- What the exercise asks:
When you reproduce these records, keep every word exactly and drop the images.
===============
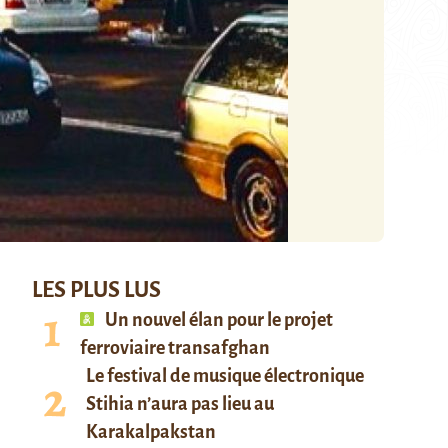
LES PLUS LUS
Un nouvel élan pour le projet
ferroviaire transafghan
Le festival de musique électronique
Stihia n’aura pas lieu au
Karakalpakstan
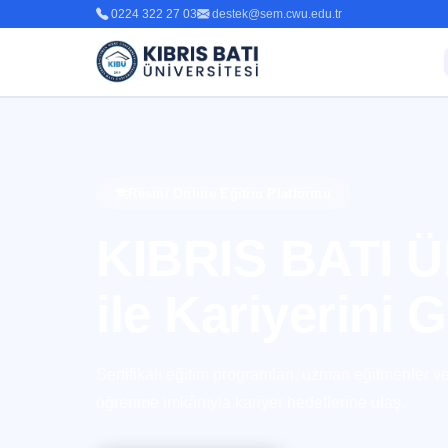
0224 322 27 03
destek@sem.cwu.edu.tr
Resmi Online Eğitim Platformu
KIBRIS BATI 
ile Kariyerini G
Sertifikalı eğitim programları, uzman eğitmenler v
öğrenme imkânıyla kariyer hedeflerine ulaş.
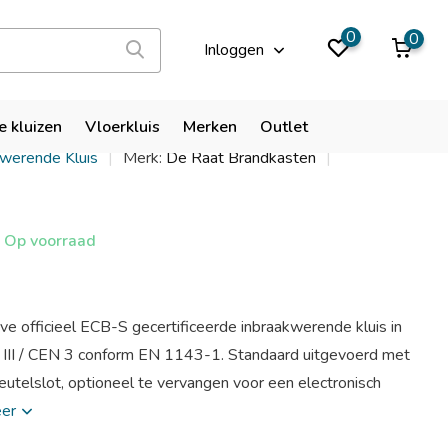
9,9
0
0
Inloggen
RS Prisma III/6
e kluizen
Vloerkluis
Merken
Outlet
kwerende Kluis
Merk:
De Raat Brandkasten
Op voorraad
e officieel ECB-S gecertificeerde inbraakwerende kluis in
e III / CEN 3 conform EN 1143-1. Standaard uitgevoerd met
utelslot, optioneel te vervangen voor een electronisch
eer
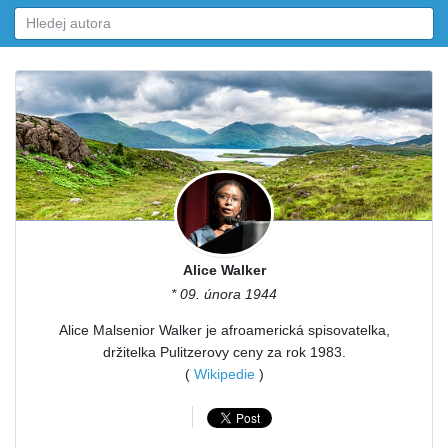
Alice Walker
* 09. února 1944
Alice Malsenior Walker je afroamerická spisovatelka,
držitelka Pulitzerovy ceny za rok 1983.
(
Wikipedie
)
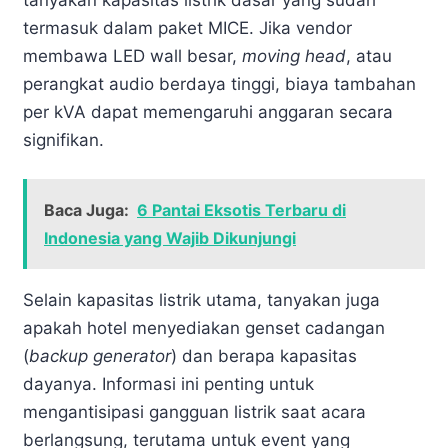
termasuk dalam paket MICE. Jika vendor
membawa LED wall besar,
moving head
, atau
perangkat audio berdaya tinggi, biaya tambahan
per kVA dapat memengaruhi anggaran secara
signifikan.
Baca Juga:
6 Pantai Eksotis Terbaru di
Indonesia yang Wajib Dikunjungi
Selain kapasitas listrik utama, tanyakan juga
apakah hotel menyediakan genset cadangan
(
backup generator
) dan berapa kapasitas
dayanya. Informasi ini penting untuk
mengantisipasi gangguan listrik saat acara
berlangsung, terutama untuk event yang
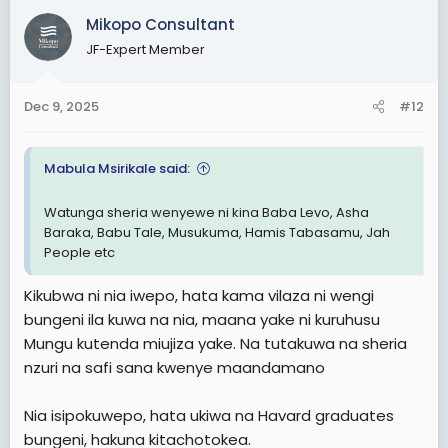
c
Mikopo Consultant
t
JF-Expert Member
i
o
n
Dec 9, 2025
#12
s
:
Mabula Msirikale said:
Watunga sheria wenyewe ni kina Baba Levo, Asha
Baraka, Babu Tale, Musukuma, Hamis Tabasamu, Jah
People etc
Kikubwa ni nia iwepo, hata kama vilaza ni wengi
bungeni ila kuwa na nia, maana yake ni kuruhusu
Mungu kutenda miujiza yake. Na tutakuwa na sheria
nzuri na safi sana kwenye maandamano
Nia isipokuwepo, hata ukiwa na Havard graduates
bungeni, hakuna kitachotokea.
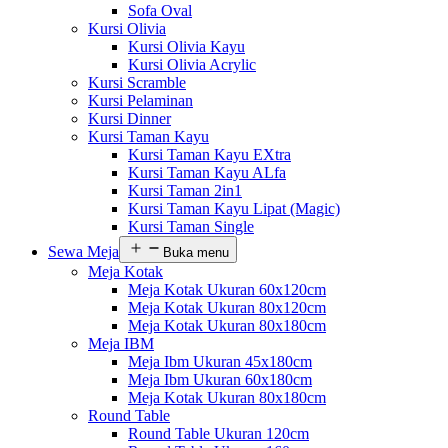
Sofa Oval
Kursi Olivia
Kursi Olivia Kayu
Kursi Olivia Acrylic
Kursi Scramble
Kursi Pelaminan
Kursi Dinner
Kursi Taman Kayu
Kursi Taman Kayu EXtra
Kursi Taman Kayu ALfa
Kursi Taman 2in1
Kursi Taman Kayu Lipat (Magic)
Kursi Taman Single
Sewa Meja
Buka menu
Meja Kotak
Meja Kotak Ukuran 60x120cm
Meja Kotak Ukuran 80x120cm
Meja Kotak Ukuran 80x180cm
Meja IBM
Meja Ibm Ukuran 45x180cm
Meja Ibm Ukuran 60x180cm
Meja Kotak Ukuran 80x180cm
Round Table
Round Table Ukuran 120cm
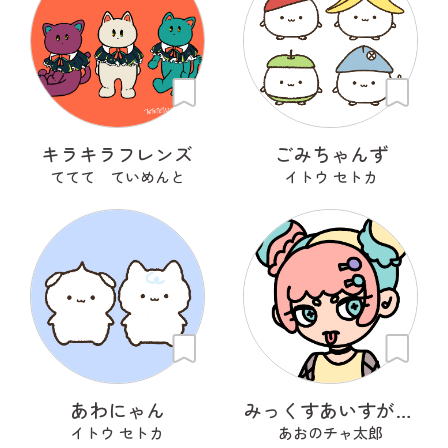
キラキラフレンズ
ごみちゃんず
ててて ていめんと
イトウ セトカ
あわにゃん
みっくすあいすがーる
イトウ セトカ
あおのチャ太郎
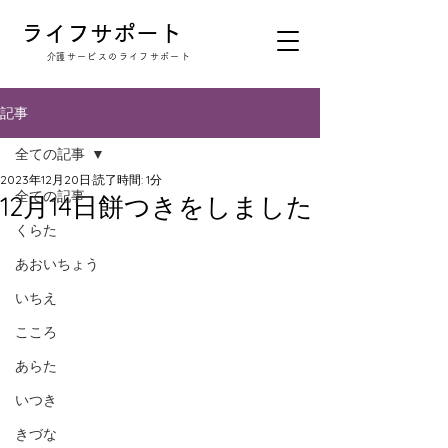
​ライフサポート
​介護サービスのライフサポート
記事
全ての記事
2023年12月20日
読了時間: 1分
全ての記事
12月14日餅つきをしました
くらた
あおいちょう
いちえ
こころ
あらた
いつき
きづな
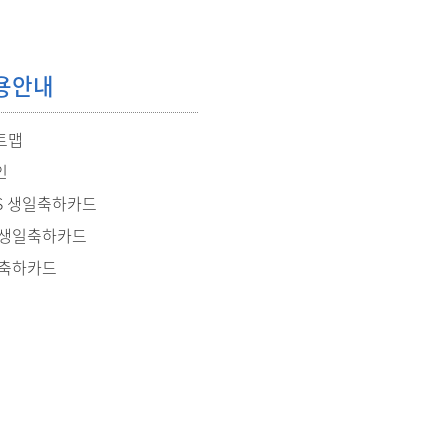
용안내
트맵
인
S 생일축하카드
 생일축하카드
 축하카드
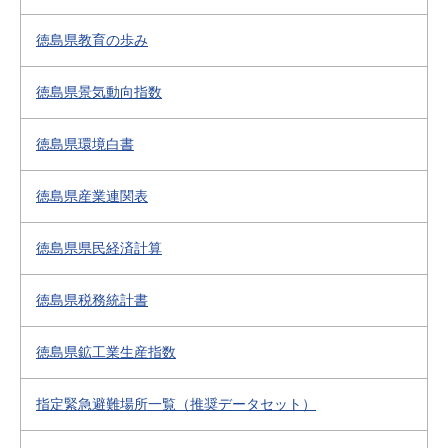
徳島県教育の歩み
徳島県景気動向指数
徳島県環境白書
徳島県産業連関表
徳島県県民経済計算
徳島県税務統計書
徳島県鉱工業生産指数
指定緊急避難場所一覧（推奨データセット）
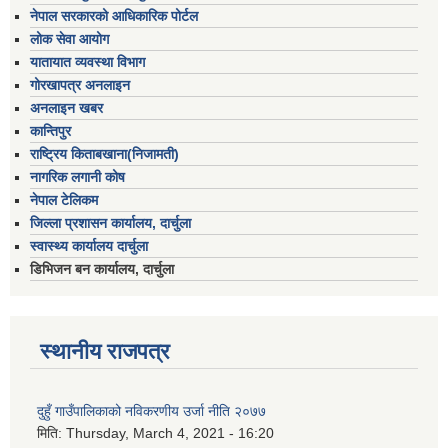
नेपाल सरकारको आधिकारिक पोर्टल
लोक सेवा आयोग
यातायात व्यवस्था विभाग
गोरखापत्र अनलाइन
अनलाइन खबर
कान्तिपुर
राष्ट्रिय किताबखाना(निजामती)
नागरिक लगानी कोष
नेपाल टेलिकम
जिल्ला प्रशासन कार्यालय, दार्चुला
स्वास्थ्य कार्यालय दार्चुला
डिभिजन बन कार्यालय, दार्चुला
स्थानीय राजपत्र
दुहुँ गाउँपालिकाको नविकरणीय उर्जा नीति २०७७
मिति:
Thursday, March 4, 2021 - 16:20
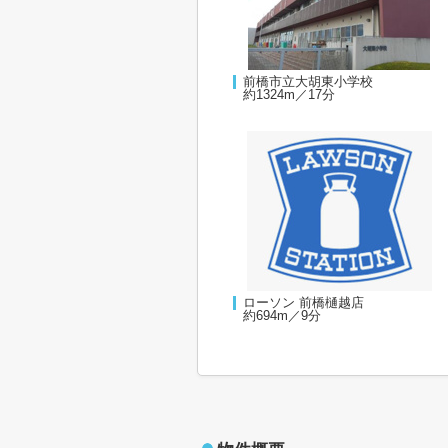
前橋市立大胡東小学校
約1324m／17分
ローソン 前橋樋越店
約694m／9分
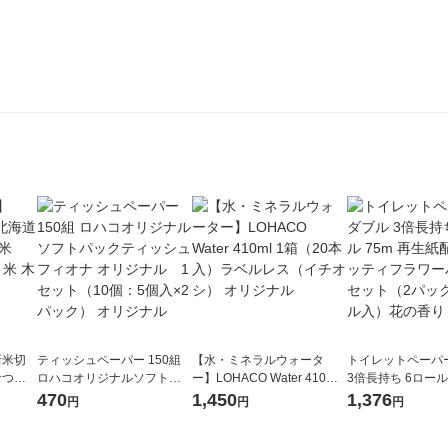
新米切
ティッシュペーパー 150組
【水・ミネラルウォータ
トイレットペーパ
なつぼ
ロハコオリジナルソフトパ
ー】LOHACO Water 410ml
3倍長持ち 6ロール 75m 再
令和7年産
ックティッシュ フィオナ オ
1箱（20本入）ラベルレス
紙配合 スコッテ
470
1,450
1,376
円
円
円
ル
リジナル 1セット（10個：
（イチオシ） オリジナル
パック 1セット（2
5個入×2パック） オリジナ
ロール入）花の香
===============
- Solution for this task:
LES PLUS LUS
Un nouvel élan pour le projet
ferroviaire transafghan
Le festival de musique électronique
Stihia n’aura pas lieu au
Karakalpakstan
0224 322 27 03
destek@sem.cwu.edu.tr
Resmi Online Eğitim Platformu
KIBRIS BATI 
ile Kariyerini G
Sertifikalı eğitim programları, uzman eğitmenler v
öğrenme imkânıyla kariyer hedeflerine ulaş.
9,9
0
0
Inloggen
RS Prisma III/6
e kluizen
Vloerkluis
Merken
Outlet
kwerende Kluis
Merk:
De Raat Brandkasten
Op voorraad
e officieel ECB-S gecertificeerde inbraakwerende kluis in
e III / CEN 3 conform EN 1143-1. Standaard uitgevoerd met
utelslot, optioneel te vervangen voor een electronisch
eer
Alice Walker
* 09. února 1944
Alice Malsenior Walker je afroamerická spisovatelka,
držitelka Pulitzerovy ceny za rok 1983.
(
Wikipedie
)
termasuk dalam paket MICE. Jika vendor
membawa LED wall besar,
moving head
, atau
perangkat audio berdaya tinggi, biaya tambahan
per kVA dapat memengaruhi anggaran secara
signifikan.
Baca Juga:
6 Pantai Eksotis Terbaru di
Indonesia yang Wajib Dikunjungi
Selain kapasitas listrik utama, tanyakan juga
apakah hotel menyediakan genset cadangan
(
backup generator
) dan berapa kapasitas
dayanya. Informasi ini penting untuk
mengantisipasi gangguan listrik saat acara
berlangsung, terutama untuk event yang
c
Mikopo Consultant
t
JF-Expert Member
i
o
n
Dec 9, 2025
#12
s
:
Mabula Msirikale said:
Watunga sheria wenyewe ni kina Baba Levo, Asha
Baraka, Babu Tale, Musukuma, Hamis Tabasamu, Jah
People etc
Kikubwa ni nia iwepo, hata kama vilaza ni wengi
bungeni ila kuwa na nia, maana yake ni kuruhusu
Mungu kutenda miujiza yake. Na tutakuwa na sheria
nzuri na safi sana kwenye maandamano
Nia isipokuwepo, hata ukiwa na Havard graduates
bungeni, hakuna kitachotokea.
Sofa Oval
Kursi Olivia
Kursi Olivia Kayu
Kursi Olivia Acrylic
Kursi Scramble
Kursi Pelaminan
Kursi Dinner
Kursi Taman Kayu
Kursi Taman Kayu EXtra
Kursi Taman Kayu ALfa
Kursi Taman 2in1
Kursi Taman Kayu Lipat (Magic)
Kursi Taman Single
Sewa Meja
Buka menu
Meja Kotak
Meja Kotak Ukuran 60x120cm
Meja Kotak Ukuran 80x120cm
Meja Kotak Ukuran 80x180cm
Meja IBM
Meja Ibm Ukuran 45x180cm
Meja Ibm Ukuran 60x180cm
Meja Kotak Ukuran 80x180cm
Round Table
Round Table Ukuran 120cm
キラキラフレンズ
ごみちゃんず
ててて ていめんと
イトウ セトカ
あわにゃん
みっくすあいすがーる
イトウ セトカ
あおのチャ太郎
​ライフサポート
​介護サービスのライフサポート
記事
全ての記事
2023年12月20日
読了時間: 1分
全ての記事
12月14日餅つきをしました
くらた
あおいちょう
いちえ
こころ
あらた
いつき
きづな
용안내
트맵
인
S 생일축하카드
 생일축하카드
 축하카드
徳島県教育の歩み
徳島県景気動向指数
徳島県環境白書
徳島県産業連関表
徳島県県民経済計算
徳島県税務統計書
徳島県鉱工業生産指数
指定緊急避難場所一覧（推奨データセット）
नेपाल सरकारको आधिकारिक पोर्टल
लोक सेवा आयोग
यातायात व्यवस्था विभाग
गोरखापत्र अनलाइन
अनलाइन खबर
कान्तिपुर
राष्ट्रिय किताबखाना(निजामती)
नागरिक लगानी कोष
नेपाल टेलिकम
जिल्ला प्रशासन कार्यालय, दार्चुला
स्वास्थ्य कार्यालय दार्चुला
डिभिजन बन कार्यालय, दार्चुला
स्थानीय राजपत्र
दुहुँ गाउँपालिकाको नविकरणीय उर्जा नीति २०७७
मिति:
Thursday, March 4, 2021 - 16:20
前橋市立大胡東小学校
約1324m／17分
ローソン 前橋樋越店
約694m／9分
新米切
ティッシュペーパー 150組
【水・ミネラルウォータ
トイレットペーパ
なつぼ
ロハコオリジナルソフトパ
ー】LOHACO Water 410ml
3倍長持ち 6ロール 75m 再
令和7年産
ックティッシュ フィオナ オ
1箱（20本入）ラベルレス
紙配合 スコッテ
470
1,450
1,376
円
円
円
ル
リジナル 1セット（10個：
（イチオシ） オリジナル
パック 1セット（2
5個入×2パック） オリジナ
ロール入）花の香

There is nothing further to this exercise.